La migración silenciosa
La migración silenciosa
El jueves 11 de abril, a mediodía, la Casa del Migrante de Ciudad de Guatemala abrió las puertas a un grupo de cincuenta hondureños que llegaron a comer, antes de ponerse nuevamente en marcha rumbo a la frontera con México. En el pasillo de la casa, entre niños ruidosos y padres afanados en lavar manos y caras de sus hijos, alimentarlos y llamar a las familias que acababan de dejar en su país de origen, destacaba la presencia noble de una mujer haitiana, acompañada por su esposo e hijo de dos años.
Fedeine Luissaint, 26 años, originaria de Gonaïves, dejó su país, uno de los más destrozados y pobres de todo el continente, hace siete años para migrar a Porto Belo, en Brasil. Justo ese día, su familia cumplía dos meses de viaje desde el país suramericano. El sueño, como para todos, alcanzar la tierra prometida norteamericana. La travesía de los tres, que tuvieron que cruzar varios países para llegar hasta Guatemala, es agravada por el hecho de que sólo el esposo de Fedeine, Milsaint, habla un poco de castellano para hacerse comprender.
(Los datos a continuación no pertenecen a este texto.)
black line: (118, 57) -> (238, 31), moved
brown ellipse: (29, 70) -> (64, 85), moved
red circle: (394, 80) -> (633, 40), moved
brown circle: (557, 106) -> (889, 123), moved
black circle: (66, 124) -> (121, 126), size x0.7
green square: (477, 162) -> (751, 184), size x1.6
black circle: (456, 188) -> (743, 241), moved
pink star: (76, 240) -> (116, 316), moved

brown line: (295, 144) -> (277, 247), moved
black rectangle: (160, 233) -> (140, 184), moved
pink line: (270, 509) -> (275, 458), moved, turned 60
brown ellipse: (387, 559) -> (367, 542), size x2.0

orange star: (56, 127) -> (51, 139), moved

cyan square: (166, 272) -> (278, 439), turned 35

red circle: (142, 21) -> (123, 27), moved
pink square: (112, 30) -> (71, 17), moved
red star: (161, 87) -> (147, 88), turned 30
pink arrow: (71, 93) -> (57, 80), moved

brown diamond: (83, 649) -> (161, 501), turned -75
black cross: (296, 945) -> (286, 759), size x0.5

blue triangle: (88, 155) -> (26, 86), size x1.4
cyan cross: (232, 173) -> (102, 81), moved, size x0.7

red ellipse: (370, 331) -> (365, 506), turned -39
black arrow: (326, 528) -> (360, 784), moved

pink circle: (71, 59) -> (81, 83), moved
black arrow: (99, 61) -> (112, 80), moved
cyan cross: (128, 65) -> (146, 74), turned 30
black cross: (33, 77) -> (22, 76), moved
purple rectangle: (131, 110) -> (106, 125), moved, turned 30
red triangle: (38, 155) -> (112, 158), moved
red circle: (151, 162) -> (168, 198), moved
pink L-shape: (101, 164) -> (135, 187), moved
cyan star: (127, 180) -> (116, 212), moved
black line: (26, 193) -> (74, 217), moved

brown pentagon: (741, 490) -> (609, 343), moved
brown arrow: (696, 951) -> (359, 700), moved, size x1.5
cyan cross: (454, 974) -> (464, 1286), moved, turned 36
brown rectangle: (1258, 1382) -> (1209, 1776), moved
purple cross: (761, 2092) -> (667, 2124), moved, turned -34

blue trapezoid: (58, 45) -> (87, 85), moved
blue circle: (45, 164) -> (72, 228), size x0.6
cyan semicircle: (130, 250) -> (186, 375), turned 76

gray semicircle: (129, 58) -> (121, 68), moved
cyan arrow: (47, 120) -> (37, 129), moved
A pesar de que el aspecto exótico de la mujer pudiera hacer pensar en casos aislados de migración extrema, la tragedia de los haitianos es constante y muy consistente, tal como demuestran las cifras del Instituto Guatemalteco de Migración: según datos oficiales, solamente en los primeros dos meses del año, son 157 los habitantes de las Antillas francófonas que han cruzado suelo guatemalteco. No son los únicos grupos numerosos que enfrentan largos viajes para buscar una vida mejor: 327 cubanos, 158 congoleses, 52 cameruneses, 22 angolanos y 13 venezolanos completan el cuadro de una tragedia menos visible que la catracha, pero igual de dramática.